I didn’t have an answer for that. I drank the coffee he’d made me exactly right and let it sit.

“Want anything else?” Reid called, already back at the stove, brisk again, the moment tidied away. “I do a passable egg. It’s the one thing. Don’t get excited about anything past the egg.”

“The egg will be the high point of my week,” I said. “Genuinely. That’s not even a joke, which is the sad part.”

He laughed. A pan started up. I sat on a stranger’s good couch in a part of the city I’d never had a reason to be in and let a rookie cook me breakfast, and tried to remember the last time someone had cooked me something without it being a transaction or a performance.

Or a man’s hands moving over a stove while neither of us said the thing in the room.

That landed wrong. I shut it off. The eggs spat in the pan.

He brought them over on two plates, with toast he hadn’t mentioned and a fork he’d clearly wiped on his shirt first. Sat in the chair across from me with his own. We ate. The eggs were good. Soft, salted right, folded by someone who’d made them a thousand mornings alone.

He talked while we ate. Easy and undemanding.

The way you lay a plank across a gap so somebody can get over it without looking down.
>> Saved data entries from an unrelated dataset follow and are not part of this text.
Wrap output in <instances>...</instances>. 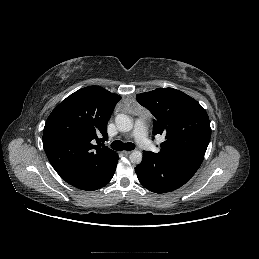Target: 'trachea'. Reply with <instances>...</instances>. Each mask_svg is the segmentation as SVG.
Returning <instances> with one entry per match:
<instances>
[{"label": "trachea", "instance_id": "obj_1", "mask_svg": "<svg viewBox=\"0 0 259 259\" xmlns=\"http://www.w3.org/2000/svg\"><path fill=\"white\" fill-rule=\"evenodd\" d=\"M111 147L114 149V150H117V151H122V150H127V151H131L135 148L134 144L133 143H123L122 141L120 140H116L114 141L112 144H111Z\"/></svg>", "mask_w": 259, "mask_h": 259}]
</instances>
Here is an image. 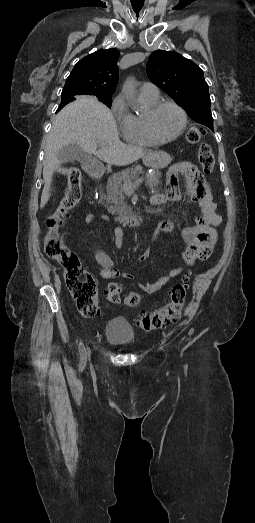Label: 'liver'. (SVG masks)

Some case file he’d been let near the edge of, all enthusiasm, a kid telling you about the big kids’ table.

A sergeant who pronounced “suspect” with the stress on the back end in a way that made him want to retire.

The streetcar that never came when you needed it and came in threes when you didn’t, and the specific betrayal of watching three sail past your stop full to the doors.

He told a small story like it mattered, leaning in, hands going.

The wanting-to-be-liked in it would have been transparent in anyone I trusted less.

He asked me nothing. Not why I’d been at that bar with my count lost. Not why I wouldn’t go home.

Not what I’d gone quiet over in the cab when he dropped a name into the dark and watched it do something to me.

He laid the planks down one after another and let me walk across them and never once looked down to where the drop was.

And I understood, eating a rookie’s eggs at nine in the morning, that Jordan Reid was a kinder man than the job was going to let him stay.

Give it ten years. Give it the things ten years do to a person in this work.

I hoped, with a sudden and useless ferocity, that he’d get to keep some of it.

“These are good,” I said. Because they were. Because it was true. Because I had so little true to give back.

“Told you. The egg, and then it falls off a cliff.”